Em todo o mundo, há agora um punhado de NOVAS empresas, construindo tanto prensas de vinil automáticas como manuais. É mais fácil comprar uma prensa de vinil agora do que tem sido nas últimas quatro décadas. E com mais inovadores auxiliares a aparecerem todos os dias, ajudando a fazer avançar todas as facetas da indústria, esta não é uma decisão difícil de tomar. É uma decisão fácil.

Estamos todos na mesma equipa com os mesmos objectivos. Acredito verdadeiramente que com um investimento de boa-fé nas infra-estruturas que nos trouxeram até aqui, podemos continuar nesta trajectória ascendente e inspirar ainda mais os mundos à nossa volta. Agora é a altura certa. Obrigado.

Jack White»

E Portugal?

Os artistas portugueses não escapam a este problema, até porque a maioria dos discos de vinil são produzidos fora de portas.

No entanto, foram criadas recentemente mais soluções dentro do nosso rectângulo, como é o caso da Grama Pressing, uma nova unidade de prensagem de vinil sediada na zona do Porto, mais concretamente na Maia, e que presta um serviço completo na produção de discos de vinil, desde a masterização à prensagem, passando por todas as soluções de embalagem.

A funcionar a todo o gás desde Setembro de 2021, a empresa diz aceitar pedidos de pequenas tiragens (a partir de 100 exemplares) e garante um tempo de resposta rápido. Falámos com Jorge Álvares, um dos sócios da empresa, que nos explicou que «o tempo máximo para cada entrega é de 12 semanas, o que é óptimo e uma das grandes vantagens para quem trabalha com a Grama».

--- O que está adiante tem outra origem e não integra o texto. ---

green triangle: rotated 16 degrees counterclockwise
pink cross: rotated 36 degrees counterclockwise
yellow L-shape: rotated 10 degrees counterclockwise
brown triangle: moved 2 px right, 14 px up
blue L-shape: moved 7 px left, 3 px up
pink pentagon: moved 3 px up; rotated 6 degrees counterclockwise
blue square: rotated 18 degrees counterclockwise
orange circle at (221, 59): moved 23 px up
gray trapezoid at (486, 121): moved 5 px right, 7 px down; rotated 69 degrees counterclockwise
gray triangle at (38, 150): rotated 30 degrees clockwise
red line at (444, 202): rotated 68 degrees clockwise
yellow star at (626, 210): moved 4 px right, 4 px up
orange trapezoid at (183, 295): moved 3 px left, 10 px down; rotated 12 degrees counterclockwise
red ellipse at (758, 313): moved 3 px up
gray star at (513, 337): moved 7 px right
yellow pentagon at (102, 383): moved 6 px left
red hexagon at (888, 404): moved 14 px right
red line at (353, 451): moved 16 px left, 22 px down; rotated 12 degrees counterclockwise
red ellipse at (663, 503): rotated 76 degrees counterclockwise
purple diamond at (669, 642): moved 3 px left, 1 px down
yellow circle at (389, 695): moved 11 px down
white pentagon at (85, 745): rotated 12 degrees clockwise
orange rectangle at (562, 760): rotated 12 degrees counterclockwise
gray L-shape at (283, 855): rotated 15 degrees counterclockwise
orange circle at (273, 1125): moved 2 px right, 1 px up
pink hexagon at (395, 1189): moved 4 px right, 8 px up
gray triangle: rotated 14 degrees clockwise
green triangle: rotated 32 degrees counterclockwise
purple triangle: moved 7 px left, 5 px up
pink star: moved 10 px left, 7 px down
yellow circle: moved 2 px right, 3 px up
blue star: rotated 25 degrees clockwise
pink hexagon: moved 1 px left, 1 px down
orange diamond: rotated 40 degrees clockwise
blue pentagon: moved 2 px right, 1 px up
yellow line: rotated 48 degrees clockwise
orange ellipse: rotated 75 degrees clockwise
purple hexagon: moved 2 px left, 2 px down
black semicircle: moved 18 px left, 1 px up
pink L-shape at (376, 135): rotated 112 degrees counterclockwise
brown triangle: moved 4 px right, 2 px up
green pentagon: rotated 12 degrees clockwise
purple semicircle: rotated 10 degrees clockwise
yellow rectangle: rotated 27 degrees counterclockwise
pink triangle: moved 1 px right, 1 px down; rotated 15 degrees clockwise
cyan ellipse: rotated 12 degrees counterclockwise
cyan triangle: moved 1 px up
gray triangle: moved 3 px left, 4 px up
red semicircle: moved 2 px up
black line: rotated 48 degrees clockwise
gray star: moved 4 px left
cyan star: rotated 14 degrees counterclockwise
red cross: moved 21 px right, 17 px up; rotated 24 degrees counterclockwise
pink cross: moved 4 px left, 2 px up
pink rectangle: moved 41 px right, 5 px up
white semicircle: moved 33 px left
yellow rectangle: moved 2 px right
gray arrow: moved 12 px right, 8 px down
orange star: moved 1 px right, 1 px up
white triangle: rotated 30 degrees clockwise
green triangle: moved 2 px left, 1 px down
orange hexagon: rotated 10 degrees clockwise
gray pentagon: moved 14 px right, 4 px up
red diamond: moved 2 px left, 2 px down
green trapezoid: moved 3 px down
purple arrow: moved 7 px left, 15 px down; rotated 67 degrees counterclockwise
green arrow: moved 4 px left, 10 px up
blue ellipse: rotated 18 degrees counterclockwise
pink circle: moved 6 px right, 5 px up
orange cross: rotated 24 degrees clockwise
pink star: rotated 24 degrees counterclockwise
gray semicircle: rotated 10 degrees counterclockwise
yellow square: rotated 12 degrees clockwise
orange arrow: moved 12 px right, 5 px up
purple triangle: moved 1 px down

Em cerca de meio ano de actividade, a Grama diz receber mais ou menos 20 encomendas por mês, tendo já realizado 110 entregas no total, seja para consumo interno, seja para o mercado internacional. Com fornecedores na Alemanha, a Grama tem actualmente como principais clientes a Sony e a Valentim de Carvalho, além, claro, de editoras independentes ou mesmo artistas em nome próprio.